Could RateMyProfessors.com be right?

During FastTrack advising last week, some of the new students asked “can you recommend particular teachers?” Not knowing the different first-year writing, math, and econ profs, I told them to check out RateMyProfessors.com — the market-leading faculty evaluation site, now owned by the noted research firm MTV/Viacom. Many professors are not big fans of the site, but that’s the back-alley where our undergraduates go for information because they have no good alternatives.

A recent study (somewhat surprisingly) showed that the online ratings on RateMyProfessors.com correlate very highly with the “official” teaching evaluations, at least in one state university system.

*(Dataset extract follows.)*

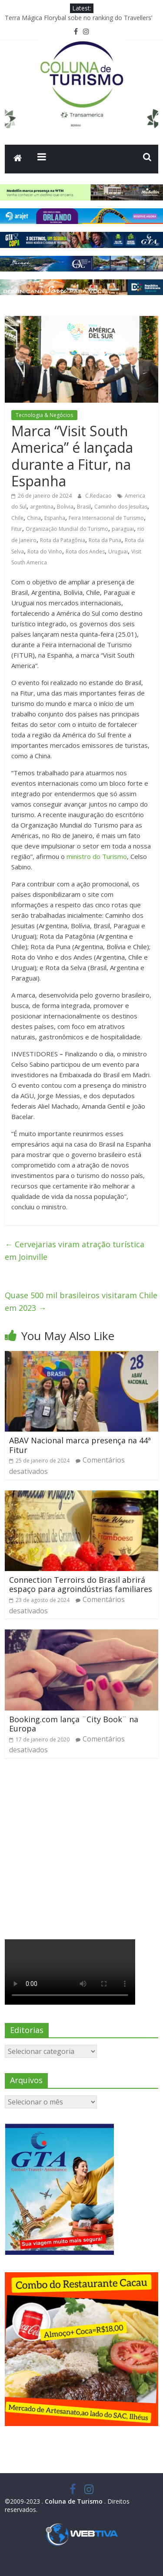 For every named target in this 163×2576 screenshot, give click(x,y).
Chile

This result has been interpreted in at least two different ways:

  1. RateMyProfessors.com is more accurate than we think
  2. most “official” evaluations are less accurate than we think, being no better than the methodological disaster zone known as RateMyProfessors.com

Taking a break from my extensive summer duties, I downloaded the summary scores (‘quality’ and ‘ease’) for the 38 faculty categorized as Business or Business Administration at USF. Our average ‘quality’ score is 3.6 out of 5, with the average ‘ease’ score at 3.2 (5 easiest, 1 hardest). For our ‘chili pepper’ faculty, rated as ‘hot’ by the students, the ‘quality’ average jumps to 4.52! Cool! (Maybe our students can’t tell the difference between physical beauty and pedagogical effectiveness? Or are the beautiful just better than the rest of us?).

And to add to the eternal debate about whether faculty who are ‘easy’ get higher evaluations, the answer from RateMyProfessors.com is…seems like it. ‘Quality’ and ‘ease’ scores are correlated at 0.52 (p<0.001). When you remove faculty that have fewer than 5 evaluations, that correlation increases to 0.60 (p<0.005).